### Dataset records:
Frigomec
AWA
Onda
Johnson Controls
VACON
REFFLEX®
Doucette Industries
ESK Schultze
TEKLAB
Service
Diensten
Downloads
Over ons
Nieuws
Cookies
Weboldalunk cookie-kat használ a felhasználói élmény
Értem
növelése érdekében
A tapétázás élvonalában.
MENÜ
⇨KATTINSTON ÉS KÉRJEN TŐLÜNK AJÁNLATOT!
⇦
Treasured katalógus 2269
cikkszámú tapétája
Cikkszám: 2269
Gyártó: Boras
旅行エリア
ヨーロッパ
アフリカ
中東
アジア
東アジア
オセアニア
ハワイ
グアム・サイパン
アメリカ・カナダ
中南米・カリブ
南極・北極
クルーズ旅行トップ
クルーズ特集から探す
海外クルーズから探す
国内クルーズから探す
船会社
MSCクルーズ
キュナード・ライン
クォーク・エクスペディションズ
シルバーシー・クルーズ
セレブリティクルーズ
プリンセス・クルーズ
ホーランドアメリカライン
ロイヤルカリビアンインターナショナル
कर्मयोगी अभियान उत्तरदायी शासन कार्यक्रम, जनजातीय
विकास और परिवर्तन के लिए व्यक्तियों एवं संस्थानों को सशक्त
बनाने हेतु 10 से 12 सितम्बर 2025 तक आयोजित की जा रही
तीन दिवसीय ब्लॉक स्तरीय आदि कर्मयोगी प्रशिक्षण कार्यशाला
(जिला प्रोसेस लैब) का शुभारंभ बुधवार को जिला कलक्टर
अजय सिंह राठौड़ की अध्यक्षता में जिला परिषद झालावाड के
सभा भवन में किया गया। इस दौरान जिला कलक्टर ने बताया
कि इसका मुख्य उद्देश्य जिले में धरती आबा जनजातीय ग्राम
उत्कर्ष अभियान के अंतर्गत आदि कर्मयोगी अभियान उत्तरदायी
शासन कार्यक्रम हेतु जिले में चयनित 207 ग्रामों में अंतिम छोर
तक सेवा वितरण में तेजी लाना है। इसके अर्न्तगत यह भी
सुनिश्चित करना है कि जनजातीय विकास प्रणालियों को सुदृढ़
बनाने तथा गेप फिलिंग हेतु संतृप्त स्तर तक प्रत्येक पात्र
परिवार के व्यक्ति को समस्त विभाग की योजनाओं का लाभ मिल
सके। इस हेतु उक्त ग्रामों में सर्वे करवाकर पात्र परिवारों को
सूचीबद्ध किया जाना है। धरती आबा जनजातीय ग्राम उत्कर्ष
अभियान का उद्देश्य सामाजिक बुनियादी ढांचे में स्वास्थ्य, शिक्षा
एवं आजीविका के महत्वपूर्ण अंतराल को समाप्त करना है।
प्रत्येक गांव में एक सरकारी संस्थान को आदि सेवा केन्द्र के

### What to produce:
Using the listing above, print every entry exactly.

### Written response:
Frigomec
AWA
Onda
Johnson Controls
VACON
REFFLEX®
Doucette Industries
ESK Schultze
TEKLAB
Service
Diensten
Downloads
Over ons
Nieuws
Cookies
Weboldalunk cookie-kat használ a felhasználói élmény
Értem
növelése érdekében
A tapétázás élvonalában.
MENÜ
⇨KATTINSTON ÉS KÉRJEN TŐLÜNK AJÁNLATOT!
⇦
Treasured katalógus 2269
cikkszámú tapétája
Cikkszám: 2269
Gyártó: Boras
旅行エリア
ヨーロッパ
アフリカ
中東
アジア
東アジア
オセアニア
ハワイ
グアム・サイパン
アメリカ・カナダ
中南米・カリブ
南極・北極
クルーズ旅行トップ
クルーズ特集から探す
海外クルーズから探す
国内クルーズから探す
船会社
MSCクルーズ
キュナード・ライン
クォーク・エクスペディションズ
シルバーシー・クルーズ
セレブリティクルーズ
プリンセス・クルーズ
ホーランドアメリカライン
ロイヤルカリビアンインターナショナル
कर्मयोगी अभियान उत्तरदायी शासन कार्यक्रम, जनजातीय
विकास और परिवर्तन के लिए व्यक्तियों एवं संस्थानों को सशक्त
बनाने हेतु 10 से 12 सितम्बर 2025 तक आयोजित की जा रही
तीन दिवसीय ब्लॉक स्तरीय आदि कर्मयोगी प्रशिक्षण कार्यशाला
(जिला प्रोसेस लैब) का शुभारंभ बुधवार को जिला कलक्टर
अजय सिंह राठौड़ की अध्यक्षता में जिला परिषद झालावाड के
सभा भवन में किया गया। इस दौरान जिला कलक्टर ने बताया
कि इसका मुख्य उद्देश्य जिले में धरती आबा जनजातीय ग्राम
उत्कर्ष अभियान के अंतर्गत आदि कर्मयोगी अभियान उत्तरदायी
शासन कार्यक्रम हेतु जिले में चयनित 207 ग्रामों में अंतिम छोर
तक सेवा वितरण में तेजी लाना है। इसके अर्न्तगत यह भी
सुनिश्चित करना है कि जनजातीय विकास प्रणालियों को सुदृढ़
बनाने तथा गेप फिलिंग हेतु संतृप्त स्तर तक प्रत्येक पात्र
परिवार के व्यक्ति को समस्त विभाग की योजनाओं का लाभ मिल
सके। इस हेतु उक्त ग्रामों में सर्वे करवाकर पात्र परिवारों को
सूचीबद्ध किया जाना है। धरती आबा जनजातीय ग्राम उत्कर्ष
अभियान का उद्देश्य सामाजिक बुनियादी ढांचे में स्वास्थ्य, शिक्षा
एवं आजीविका के महत्वपूर्ण अंतराल को समाप्त करना है।
प्रत्येक गांव में एक सरकारी संस्थान को आदि सेवा केन्द्र के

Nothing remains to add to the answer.